À Fulton, en présence du président Truman, le retraité retrouve sa verve d'orateur pour ce discours qu'il intitule : « Le nerf de la paix » (allusion renversée à l'adage : « L'argent est le nerf de la guerre »). Cette expression inédite n'est évidemment pas un appel à reprendre les armes contre Staline ; c'est une nouvelle mouture du précepte latin : Si vis pacem para bellum (« Si tu veux la paix, prépare la guerre »).
Dans cette optique, le Vieux Lion s'exclame à la tribune : « De Stettin sur la Baltique à Trieste sur l'Adriatique, un rideau de fer s'est abattu sur le continent. Derrière cette ligne se trouvent toutes les capitales des anciens États de l'Europe centrale et orientale. Varsovie, Berlin, Prague, Vienne, Budapest, Belgrade, Bucarest et Sofia, toutes ces villes célèbres et les populations qui les entourent se trouvent dans ce que je dois appeler la sphère soviétique (...).
Quelles que soient les conclusions que l'on tire de ces faits, ce n'est certainement pas là l'Europe libérée pour laquelle nous avons combattu ; et ce n'est pas non plus celle qui porte en elle les ferments d'une paix durable ». Et il invite « les peuples de langue anglaise à s'unir d'urgence pour ôter toute tentation à l'ambition ou à l'aventure ».
Churchill engage donc les Occidentaux et en premier lieu les Anglo-Saxons à ne pas relâcher leur effort de guerre afin de dissuader Staline de pousser son avantage.
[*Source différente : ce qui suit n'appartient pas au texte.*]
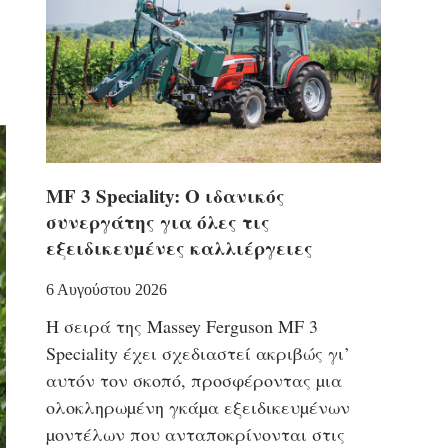
MF 3 Speciality: Ο ιδανικός
συνεργάτης για όλες τις
εξειδικευµένες καλλιέργειες
6 Αυγούστου 2026
Η σειρά της Massey Ferguson MF 3
Speciality έχει σχεδιαστεί ακριβώς γι’
αυτόν τον σκοπό, προσφέροντας µια
ολοκληρωµένη γκάµα εξειδικευµένων
µοντέλων που ανταποκρίνονται στις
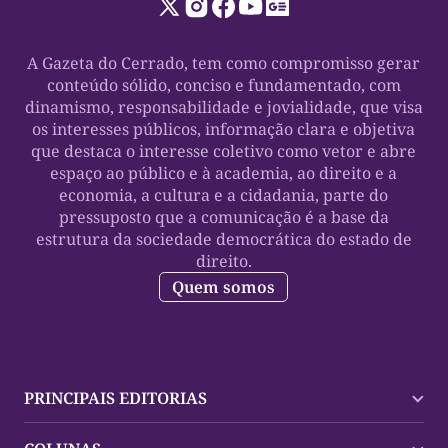
A Gazeta do Cerrado, tem como compromisso gerar
conteúdo sólido, conciso e fundamentado, com
dinamismo, responsabilidade e jovialidade, que visa
os interesses públicos, informação clara e objetiva
que destaca o interesse coletivo como vetor e abre
espaço ao público e à academia, ao direito e a
economia, a cultura e a cidadania, parte do
pressuposto que a comunicação é a base da
estrutura da sociedade democrática do estado de
direito.
Quem somos
PRINCIPAIS EDITORIAS
Últimas Notícias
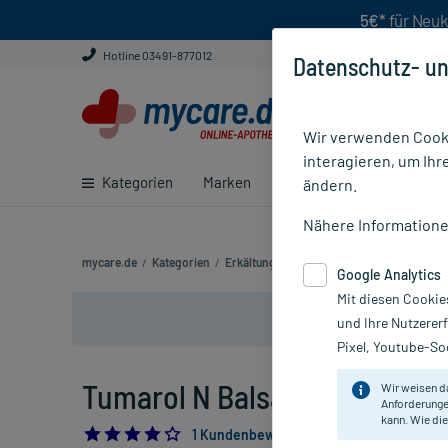
5€*
für Neuk
Hotline 03491-877012
Datenschutz- un
Wir verwenden Cooki
interagieren, um Ihr
Kategorien
Marken
Ratgeber
E-Rezept ei
ändern.
Nähere Information
mycare.de
/
Kategorien
/
Erkältung & Abwehr
/
Einreibung & Inhala
Google Analytics
Mit diesen Cookie
und Ihre Nutzerer
Pixel, Youtube-Soc
Tumarol N Balsam, 50 g
Wir weisen d
Anforderunge
kann. Wie die
4.0
1 Kundenbewertung*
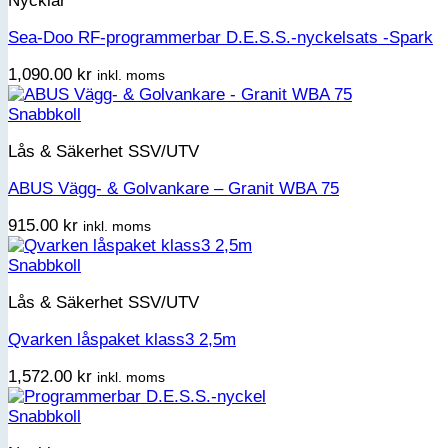
Nycklar
Sea-Doo RF-programmerbar D.E.S.S.-nyckelsats -Spark
1,090.00
kr
inkl. moms
Snabbkoll
Lås & Säkerhet SSV/UTV
ABUS Vägg- & Golvankare – Granit WBA 75
915.00
kr
inkl. moms
Snabbkoll
Lås & Säkerhet SSV/UTV
Qvarken låspaket klass3 2,5m
1,572.00
kr
inkl. moms
Snabbkoll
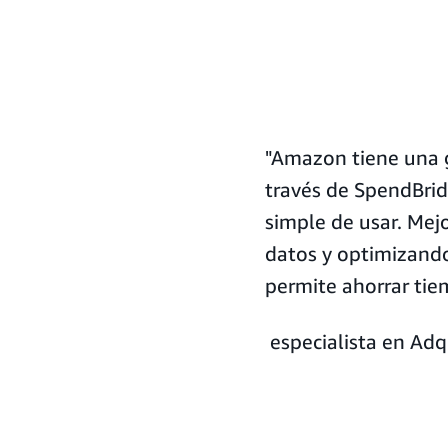
"Amazon tiene una g
través de SpendBrid
simple de usar. Mej
datos y optimizand
permite ahorrar tie
especialista en Adq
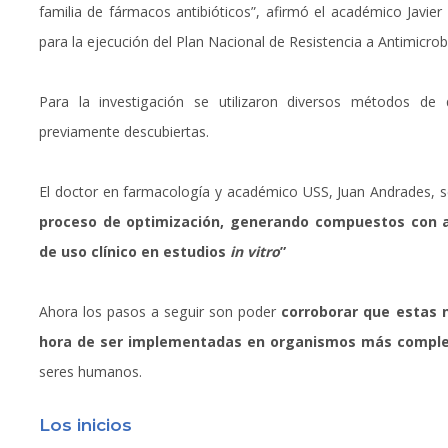
familia de fármacos antibióticos”, afirmó el académico Javier 
para la ejecución del Plan Nacional de Resistencia a Antimicro
Para la investigación se utilizaron diversos métodos de 
previamente descubiertas.
El doctor en farmacología y académico USS, Juan Andrades, 
proceso de optimización, generando compuestos con a
de uso clínico en estudios
in vitro
”
Ahora los pasos a seguir son poder
corroborar que estas 
hora de ser implementadas en organismos más comple
seres humanos.
Los inicios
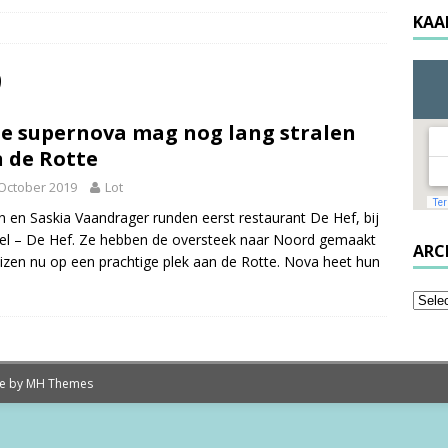
KAA
9
e supernova mag nog lang stralen
 de Rotte
October 2019
Lot
n en Saskia Vaandrager runden eerst restaurant De Hef, bij
el – De Hef. Ze hebben de oversteek naar Noord gemaakt
ARC
izen nu op een prachtige plek aan de Rotte. Nova heet hun
me by
MH Themes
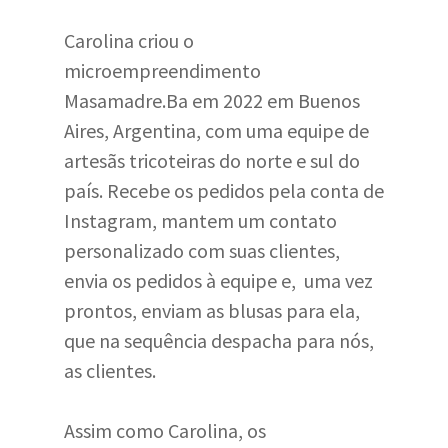
Carolina criou o
microempreendimento
Masamadre.Ba em 2022 em Buenos
Aires, Argentina, com uma equipe de
artesãs tricoteiras do norte e sul do
país. Recebe os pedidos pela conta de
Instagram, mantem um contato
personalizado com suas clientes,
envia os pedidos à equipe e, uma vez
prontos, enviam as blusas para ela,
que na sequência despacha para nós,
as clientes.
Assim como Carolina, os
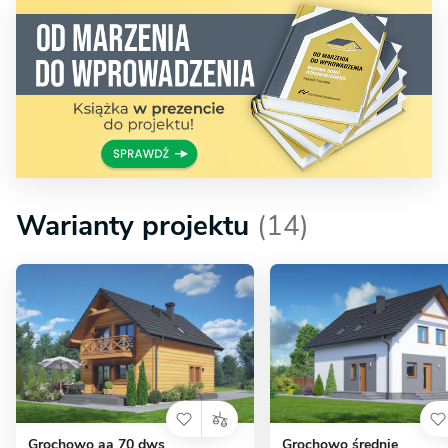
Warianty projektu
(14)
Grochowo aa 70 dws
Grochowo średnie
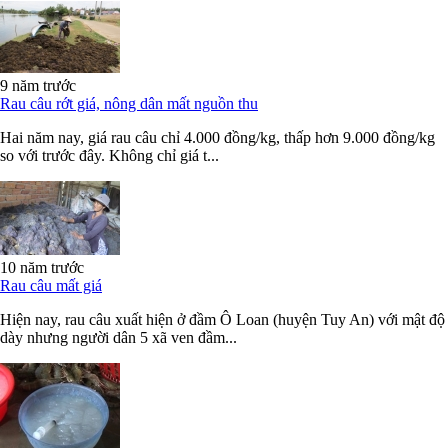
9 năm trước
Rau câu rớt giá, nông dân mất nguồn thu
Hai năm nay, giá rau câu chỉ 4.000 đồng/kg, thấp hơn 9.000 đồng/kg
so với trước đây. Không chỉ giá t...
10 năm trước
Rau câu mất giá
Hiện nay, rau câu xuất hiện ở đầm Ô Loan (huyện Tuy An) với mật độ
dày nhưng người dân 5 xã ven đầm...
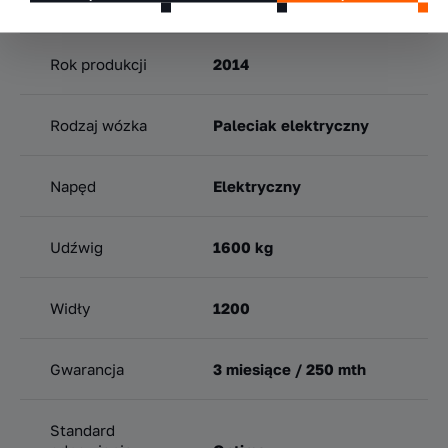
Model
WP3015
Rok produkcji
2014
Rodzaj wózka
Paleciak elektryczny
Napęd
Elektryczny
Udźwig
1600 kg
Widły
1200
Gwarancja
3 miesiące / 250 mth
Standard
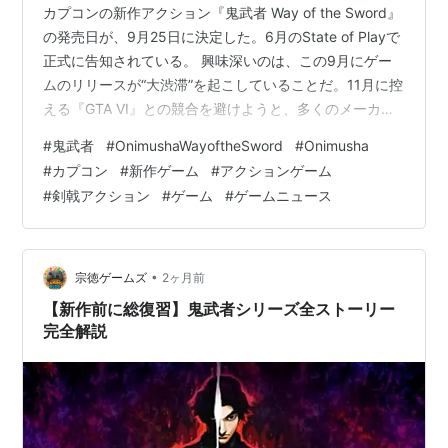
カプコンの新作アクション『鬼武者 Way of the Sword』
の発売日が、9月25日に決定した。6月のState of Playで
正式に告知されている。 興味深いのは、この9月にゲー
ムのリリースが“大渋滞”を起こしていることだ。11月に控
える『GTA VI』との競合を避けようと、多くのメーカー
が一斉に発売時期を9月へ寄せた結果、同じ週だけでも以
#
鬼武者
#
OnimushaWayoftheSword
#
Onimusha
下のタイトルが並ぶ激戦区となっている。 Control
#
カプコン
#
新作ゲーム
#
アクションゲーム
Resonant ドラゴンクエストXI S 過ぎ去りし時を求めて
#
剣戟アクション
#
ゲーム
#
ゲームニュース
S（Definitive Edition） Hot Wheels Infinite Rush Silent
Hill Town…
•
宗徳ゲームズ
2ヶ月前
【新作前に総復習】鬼武者シリーズ全ストーリー
完全解説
Son discours est toutefois mal accueilli par la presse et l'opinion qui ne comprennent pas qu'il dénonce l'allié soviétique après en avoir dit tant de bien ! Au demeurant, si l'Armée rouge occupe toute l'Europe centrale, les gouvernements de cette région sont loin d'être encore tombés sous la coupe du Kremlin et de Staline : la Yougoslavie de Tito et la Tchécoslovaquie de Benès résistent à Moscou de même que la Grèce, en pleine guerre civile...
Mais le 12 mars 1947, le président Truman donne un contenu concret au discours churchillien en formulant devant le Congrès américain la doctrine d'endiguement (en anglais : containment) qui porte son nom : « Je crois que les États-Unis doivent soutenir les peuples libres qui résistent à des tentatives d'asservissement... ».
Au nom de cette « doctrine Truman », les États-Unis vont lancer dès l'été suivant un plan d'aide massif à l'Europe démocratique, le plan Marshall. Mais ils vont aussi apporter leur appui financier et militaire à des régimes dictatoriaux, à l'Espagne de Franco et au Portugal de Salazar, comme à la Corée de Syngman Rhee et au Vietnam de Ngô Dinh Diêm.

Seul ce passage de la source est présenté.